A Chinese coast guard ship pushed into restricted waters near the Pratas Islands on June 5, triggering another tense maritime standoff with Taiwan and underscoring how Beijing is probing Taiwan’s defenses without crossing into open conflict. Taiwan’s Coast Guard Administration said the vessel sped up, made a sharp turn and ignored warnings from a Taiwanese patrol before the two sides settled into a face-off marked by intense radio exchanges.
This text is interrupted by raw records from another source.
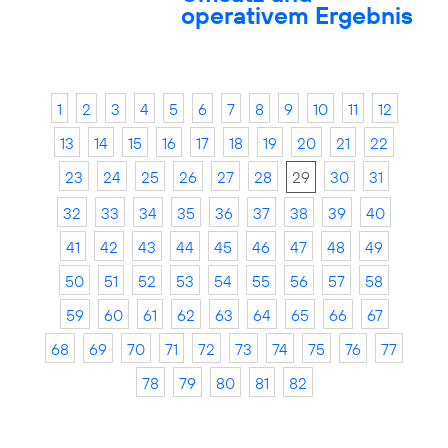
operativem Ergebnis
1
2
3
4
5
6
7
8
9
10
11
12
13
14
15
16
17
18
19
20
21
22
23
24
25
26
27
28
29
30
31
32
33
34
35
36
37
38
39
40
41
42
43
44
45
46
47
48
49
50
51
52
53
54
55
56
57
58
59
60
61
62
63
64
65
66
67
68
69
70
71
72
73
74
75
76
77
78
79
80
81
82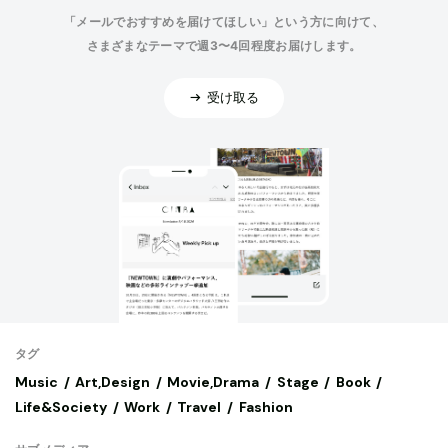
「メールでおすすめを届けてほしい」という方に向けて、
さまざまなテーマで週3〜4回程度お届けします。
受け取る
タグ
Music
Art,Design
Movie,Drama
Stage
Book
Life&Society
Work
Travel
Fashion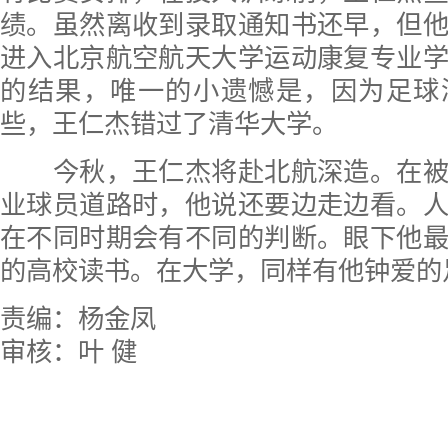
绩。虽然离收到录取通知书还早，但
进入北京航空航天大学运动康复专业
的结果，唯一的小遗憾是，因为足球
些，王仁杰错过了清华大学。
今秋，王仁杰将赴北航深造。在被
业球员道路时，他说还要边走边看。
在不同时期会有不同的判断。眼下他
的高校读书。在大学，同样有他钟爱的
责编：杨金凤
审核：叶 健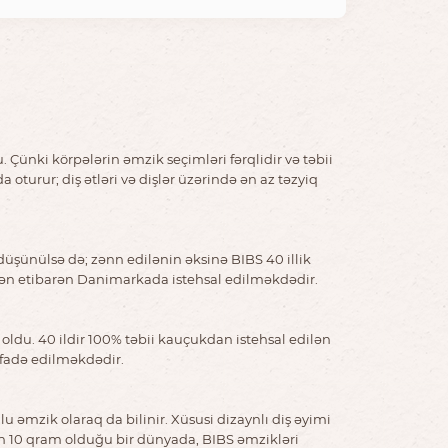
nki körpələrin əmzik seçimləri fərqlidir və təbii
rur; diş ətləri və dişlər üzərində ən az təzyiq
düşünülsə də; zənn edilənin əksinə BIBS 40 illik
ldən etibarən Danimarkada istehsal edilməkdədir.
oldu. 40 ildir 100% təbii kauçukdan istehsal edilən
ifadə edilməkdədir.
əmzik olaraq da bilinir. Xüsusi dizaynlı diş əyimi
yin 10 qram olduğu bir dünyada, BIBS əmzikləri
The confrontation was the second near the Taiwan-controlled Pratas, also known as Dongsha Islands, in just under two weeks. In the earlier encounter, Taiwan said a Chinese coast guard ship stayed near the islands for 33 hours before leaving restricted waters after repeated sovereignty warnings. Taiwan later said vessel 3501 withdrew at 5 p.m. on May 24, after being reported 26.6 nautical miles west of the islands.

The pressure did not stop there. On June 6, Taiwan said a Chinese oceanographic survey vessel also moved toward the Pratas, which Taiwan described as the first observed coordinated operation by Chinese coast guard and survey vessels near the islands. Taiwan responded by dispatching the patrol frigate CG-129 Kaohsiung and two patrol boats, a sign that Taipei sees the area as a live test of response times, not a routine patrol dispute.
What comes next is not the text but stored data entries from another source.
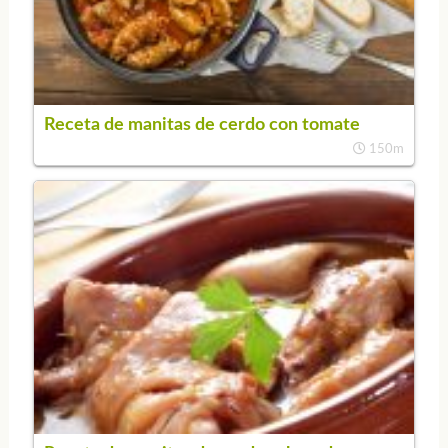
Receta de manitas de cerdo con tomate
150m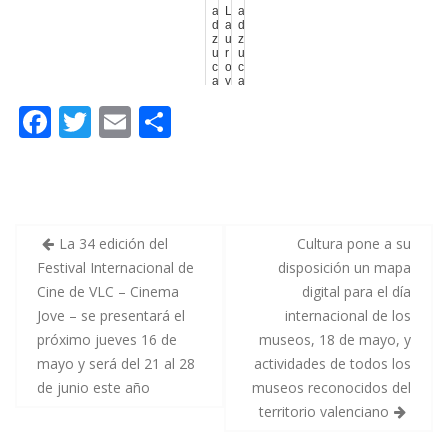
a
L
a
d
a
d
z
u
z
u
r
u
c
o
c
a
y
a
T
l
T
F
T
E
C
s
a
s
r
c
r
e
i
e
ac
w
m
o
a
u
e
l
d
m
e
itt
ai
m
i
a
p
z
d
r
b
er
l
p
a
r
e
r
o
n
o
ar
á
m
d
La 34 edición del
Cultura pone a su
l
a
e
a
n
r
Festival Internacional de
disposición un mapa
o
ti
p
a
á
Cine de VLC – Cinema
digital para el día
r
e
v
k
r
i
n
a
Jove – se presentará el
internacional de los
m
L
r
e
a
i
próximo jueves 16 de
museos, 18 de mayo, y
r
'
a
mayo y será del 21 al 28
actividades de todos los
a
B
s
r
e
r
de junio este año
museos reconocidos del
u
n
u
T
e
T
territorio valenciano
a
'
a
'
f
s
e
i
p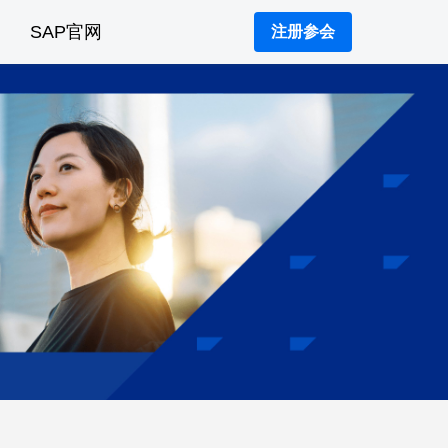
SAP官网
注册参会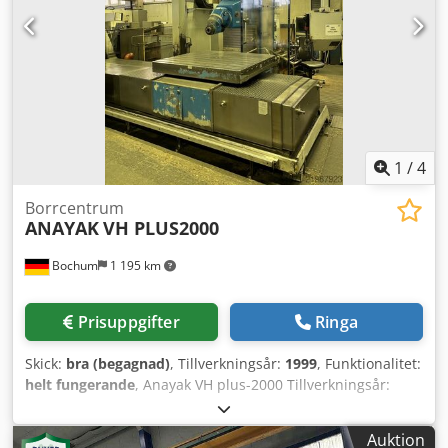
1
/
4
Borrcentrum
ANAYAK
VH PLUS2000
Bochum
1 195 km
Prisuppgifter
Ringa
Skick:
bra (begagnad)
, Tillverkningsår:
1999
, Funktionalitet:
helt fungerande
, Anayak VH plus-2000 Tillverkningsår:
1999 Maskinnummer: M-991103 Styrsystem: Heidenhain
TNC426CB Nettovikt: 24 t Cedsy Tqbxspfx Ag Usha Rörelse
Auktion
X/Y/Z: 2000/1300/1460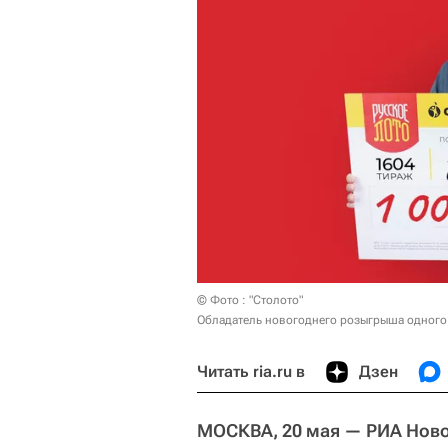
© Фото : "Столото"
Обладатель новогоднего розыгрыша одного 
Читать ria.ru в
Дзен
МОСКВА, 20 мая — РИА Нов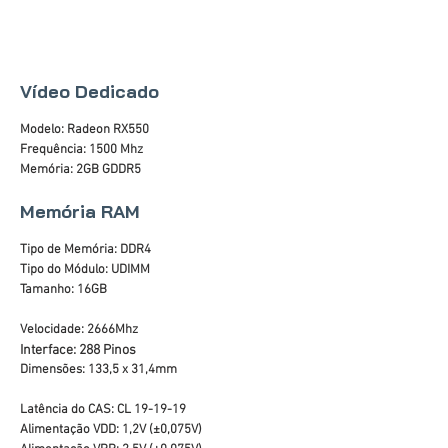
Vídeo Dedicado
Modelo: Radeon RX550
Frequência: 1500 Mhz
Memória: 2GB GDDR5
Memória RAM
Tipo de Memória: DDR4
Tipo do Módulo: UDIMM
Tamanho: 16GB
Velocidade: 2666Mhz
Interface: 288 Pinos
Dimensões: 133,5 x 31,4mm
Latência do CAS: CL 19-19-19
Alimentação VDD: 1,2V (±0,075V)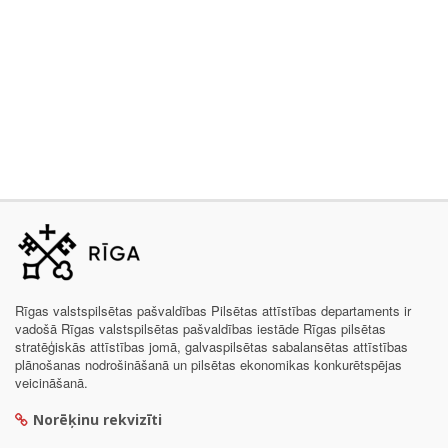
Rīgas valstspilsētas pašvaldības Pilsētas attīstības departaments ir
vadošā Rīgas valstspilsētas pašvaldības iestāde Rīgas pilsētas
stratēģiskās attīstības jomā, galvaspilsētas sabalansētas attīstības
plānošanas nodrošināšanā un pilsētas ekonomikas konkurētspējas
veicināšanā.
Norēķinu rekvizīti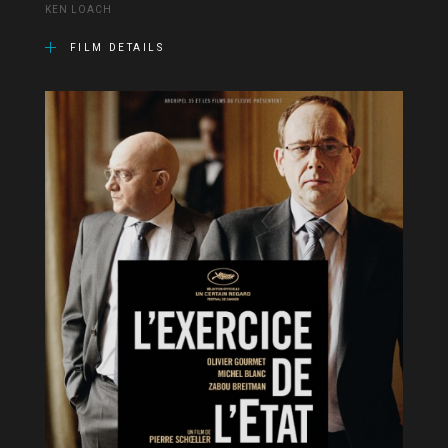
KEN LOACH
FILM DETAILS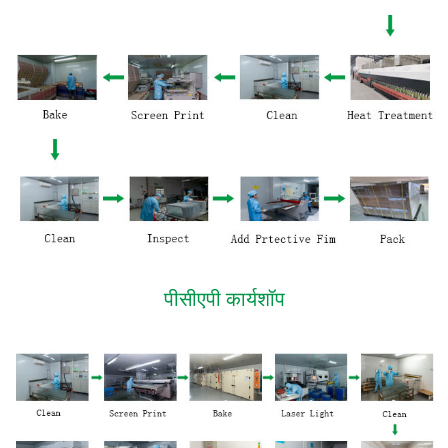
पीसीएपी कार्यशॉप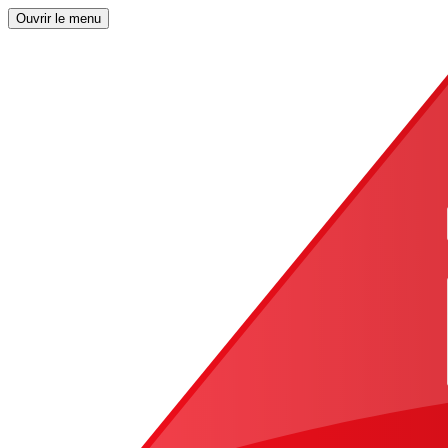
Ouvrir le menu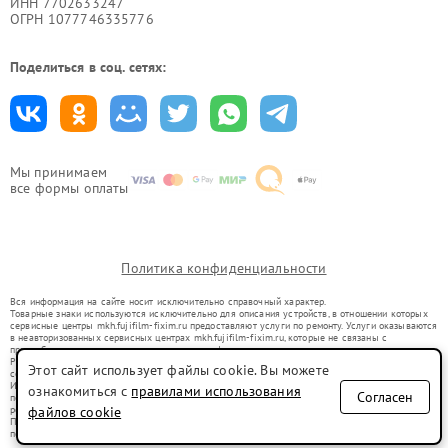
ИНН 7702633247
ОГРН 1077746335776
Поделиться в соц. сетях:
Мы принимаем
все формы оплаты
Политика конфиденциальности
Вся информация на сайте носит исключительно справочный характер.
Товарные знаки используются исключительно для описания устройств, в отношении которых
сервисные центры mkh.fujifilm-fixim.ru предоставляют услуги по ремонту. Услуги оказываются
в неавторизованных сервисных центрах mkh.fujifilm-fixim.ru, которые не связаны с
правообладателями товарных знаков или их официальными представителями.
Ремонт осуществляется для устройств, уже введенных в гражданский оборот в соответствии
Этот сайт использует файлы cookie. Вы можете
со статьей 1487 ГК РФ.
Использование товарных знаков не преследует цели индивидуализации услуг или введения
ознакомиться с
правилами использования
Согласен
потребителей в заблуждение, а служит для информирования о предоставляемых услугах по
ремонту техники указанных брендов.
файлов cookie
Представленная на сайте информация не является публичной офертой, определяемой
положениями Статьи 437(2) Гражданского кодекса РФ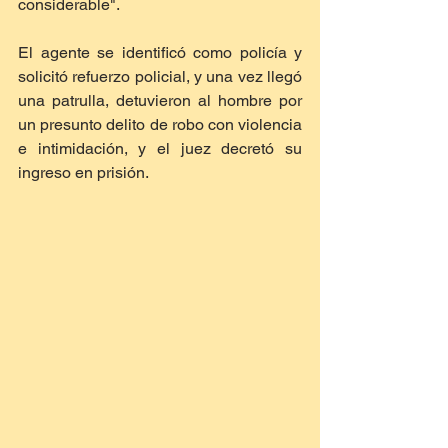
considerable".
El agente se identificó como policía y 
solicitó refuerzo policial, y una vez llegó 
una patrulla, detuvieron al hombre por 
un presunto delito de robo con violencia 
e intimidación, y el juez decretó su 
ingreso en prisión.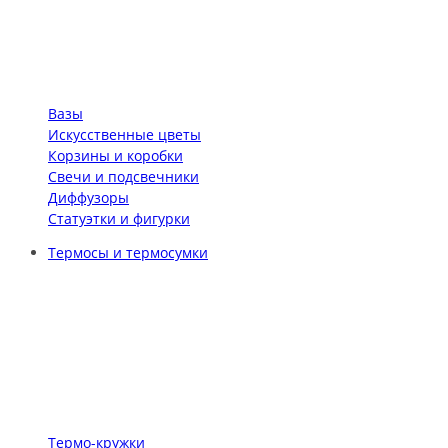
Вазы
Искусственные цветы
Корзины и коробки
Свечи и подсвечники
Диффузоры
Статуэтки и фигурки
Термосы и термосумки
Термо-кружки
That matters because the Pratas sit more than 400 kilometers from Taiwan proper, between southern Taiwan and Hong Kong, making them one of Taiwan’s most exposed outposts. The islands are lightly defended, treated by Taiwan as a national park with no civilian population, and widely viewed by security experts as a vulnerable point at the northern edge of the South China Sea.
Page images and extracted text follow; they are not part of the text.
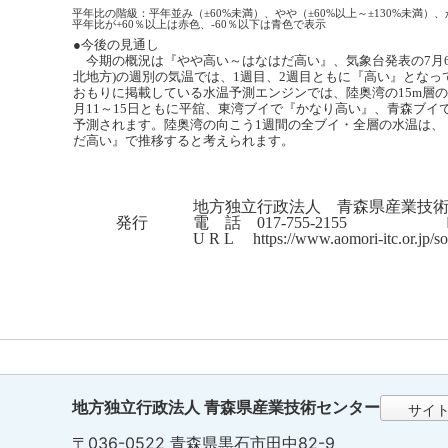
平年比の階級：平年並み（±60%未満）、やや（±60%以上～±130%未満）、か
平年比が+60％以上は赤色、-60％以下は青色で表示
●今後の見通し
今期の概況は『やや高い～はなはだ高い』、気象台発表の7月6
北地方)の週別の気温では、1週目、2週目ともに『高い』となっ
おもりに掲載している水温予測エンジンでは、陸奥湾の15m層の水
月11～15日ともに平舘、東湾ブイで『かなり高い』、青森ブイ
予測されます。陸奥湾の向こう1週間の全ブイ・全層の水温は、
だ高い』で推移すると考えられます。
地方独立行政法人 青森県産業技
発行
電 話 017-755-2155 ＦＡＸ
U R L https://www.aomori-itc.or.jp/so
地方独立行政法人 青森県産業技術センター
サイ
〒036-0522 青森県黒石市田中82-9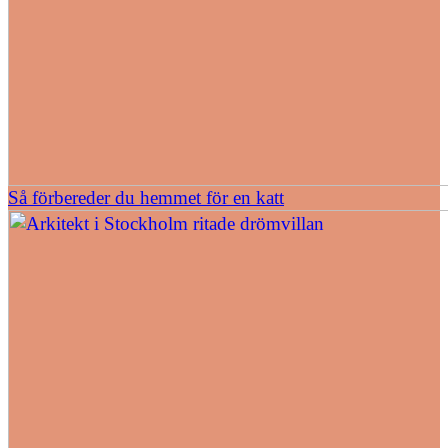
Så förbereder du hemmet för en katt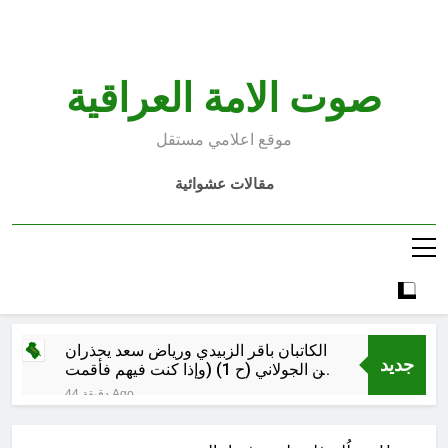
Ski
t
conten
صوت الامة العراقية
موقع اعلامي مستقل
مقالات عشوائية
الكاتبان باقر الزبيدي ورياض سعد يحذران
جديد
من الجولاني (ح 1) (وإذا كنت فيهم فأقمت
لهم الصلاة فلتقم طائفة منهم معك
44 دقيقة Ago
وليأخذوا أٍسلحتهم)
مجلس عزاء حسيني (البصيرة في
القرآن الكريم وعند العباس عليه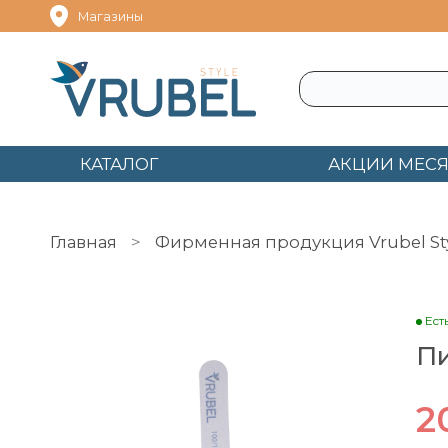
Магазины
КАТАЛОГ
АКЦИИ МЕС
Главная
Фирменная продукция Vrubel St
Пилка 100/180 Овал Vrubel Style
Ест
Пи
2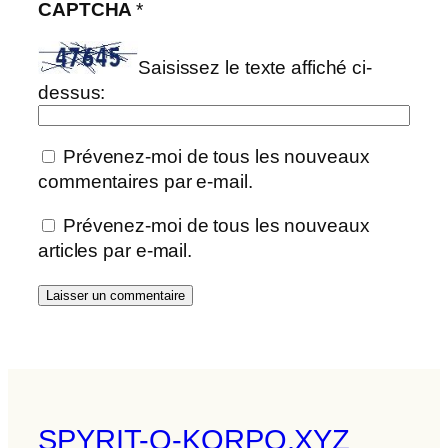
CAPTCHA
*
Saisissez le texte affiché ci-
dessus:
Prévenez-moi de tous les nouveaux
commentaires par e-mail.
Prévenez-moi de tous les nouveaux
articles par e-mail.
SPYRIT-O-KORPO.XYZ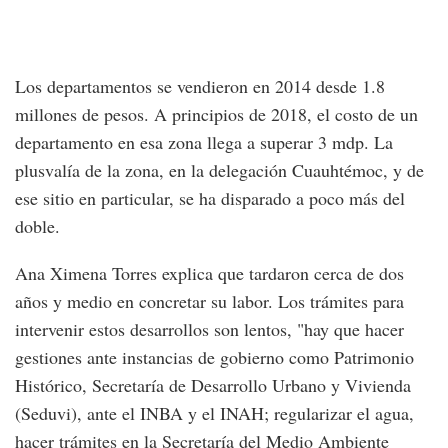
Los departamentos se vendieron en 2014 desde 1.8
millones de pesos. A principios de 2018, el costo de un
departamento en esa zona llega a superar 3 mdp. La
plusvalía de la zona, en la delegación Cuauhtémoc, y de
ese sitio en particular, se ha disparado a poco más del
doble.
Ana Ximena Torres explica que tardaron cerca de dos
años y medio en concretar su labor. Los trámites para
intervenir estos desarrollos son lentos, "hay que hacer
gestiones ante instancias de gobierno como Patrimonio
Histórico, Secretaría de Desarrollo Urbano y Vivienda
(Seduvi), ante el INBA y el INAH; regularizar el agua,
hacer trámites en la Secretaría del Medio Ambiente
China claims Taiwan as its own territory; Taipei rejects that claim and says repeated coast guard maneuvers, survey activity and drone-style pressure are meant to normalize a Chinese presence around Taiwan without firing a shot. The standoffs near the Pratas show how gray-zone tactics now do much of the work once reserved for more overt military signaling, creating uncertainty for Taiwan’s maritime authorities and adding another layer of instability to one of the world’s most sensitive sea lanes.